## Problem to work on
Throughout the listing below, copy each line containing "Contact".

═══

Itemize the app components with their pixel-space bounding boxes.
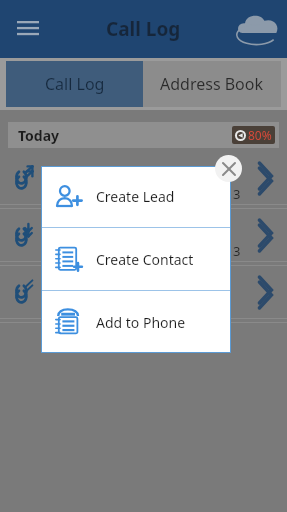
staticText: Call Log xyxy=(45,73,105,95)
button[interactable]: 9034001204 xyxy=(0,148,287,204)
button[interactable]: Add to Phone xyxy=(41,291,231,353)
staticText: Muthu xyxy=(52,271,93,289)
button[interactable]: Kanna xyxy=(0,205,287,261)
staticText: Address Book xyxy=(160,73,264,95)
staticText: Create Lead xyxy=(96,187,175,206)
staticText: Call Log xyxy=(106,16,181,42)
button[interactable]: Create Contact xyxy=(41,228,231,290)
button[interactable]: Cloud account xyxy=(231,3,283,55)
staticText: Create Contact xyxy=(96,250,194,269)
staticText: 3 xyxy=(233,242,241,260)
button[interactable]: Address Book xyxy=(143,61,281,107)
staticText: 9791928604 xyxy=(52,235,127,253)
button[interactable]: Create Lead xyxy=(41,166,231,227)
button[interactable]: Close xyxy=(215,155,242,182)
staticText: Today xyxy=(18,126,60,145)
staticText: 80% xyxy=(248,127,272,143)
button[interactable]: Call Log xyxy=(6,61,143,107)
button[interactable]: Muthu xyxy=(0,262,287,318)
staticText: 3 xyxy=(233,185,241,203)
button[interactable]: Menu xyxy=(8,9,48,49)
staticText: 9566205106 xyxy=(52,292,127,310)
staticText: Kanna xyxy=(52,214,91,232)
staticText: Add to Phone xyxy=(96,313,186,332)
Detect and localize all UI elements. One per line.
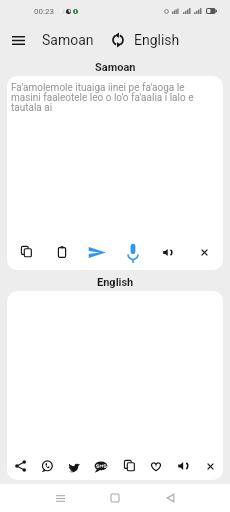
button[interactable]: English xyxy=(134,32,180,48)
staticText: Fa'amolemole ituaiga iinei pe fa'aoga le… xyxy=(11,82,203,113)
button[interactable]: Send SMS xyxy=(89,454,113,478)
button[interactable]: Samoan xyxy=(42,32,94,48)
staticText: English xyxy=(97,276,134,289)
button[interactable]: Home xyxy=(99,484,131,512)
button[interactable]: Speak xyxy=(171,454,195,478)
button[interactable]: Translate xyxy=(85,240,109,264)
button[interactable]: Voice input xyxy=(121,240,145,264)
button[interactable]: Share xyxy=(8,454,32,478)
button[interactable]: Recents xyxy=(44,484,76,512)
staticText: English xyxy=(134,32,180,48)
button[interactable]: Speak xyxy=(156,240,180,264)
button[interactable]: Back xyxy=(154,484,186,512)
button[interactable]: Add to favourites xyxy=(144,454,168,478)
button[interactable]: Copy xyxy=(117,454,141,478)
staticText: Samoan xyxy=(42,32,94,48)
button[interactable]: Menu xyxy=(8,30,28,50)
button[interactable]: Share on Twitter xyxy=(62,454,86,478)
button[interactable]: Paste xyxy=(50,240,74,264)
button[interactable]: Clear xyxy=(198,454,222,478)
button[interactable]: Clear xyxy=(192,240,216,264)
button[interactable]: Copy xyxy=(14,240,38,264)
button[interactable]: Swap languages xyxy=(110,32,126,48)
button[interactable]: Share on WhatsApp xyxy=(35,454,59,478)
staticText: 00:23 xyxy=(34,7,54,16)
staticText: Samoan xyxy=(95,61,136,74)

═══

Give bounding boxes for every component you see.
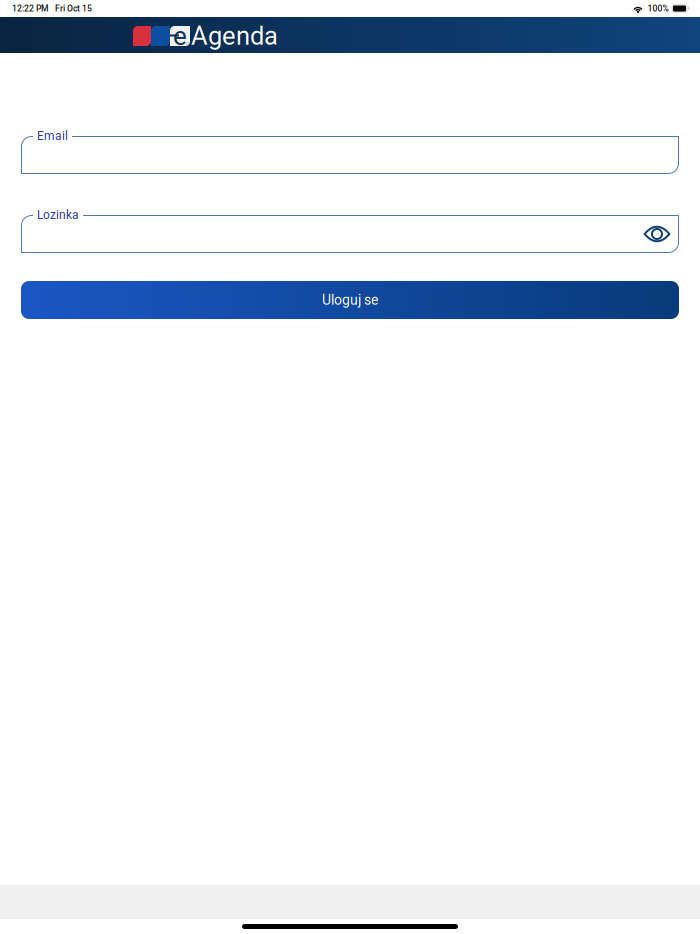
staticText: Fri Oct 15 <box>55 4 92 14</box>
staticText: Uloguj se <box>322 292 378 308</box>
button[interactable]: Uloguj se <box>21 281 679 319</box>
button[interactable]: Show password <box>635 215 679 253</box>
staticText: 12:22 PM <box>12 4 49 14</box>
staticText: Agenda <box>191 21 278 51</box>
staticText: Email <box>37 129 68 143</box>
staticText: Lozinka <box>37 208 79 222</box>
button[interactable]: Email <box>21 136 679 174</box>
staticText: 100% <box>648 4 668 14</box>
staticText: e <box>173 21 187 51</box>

═══

## Response box
button[interactable]: Create Contact xyxy=(41,228,231,290)
staticText: Create Contact xyxy=(96,250,194,269)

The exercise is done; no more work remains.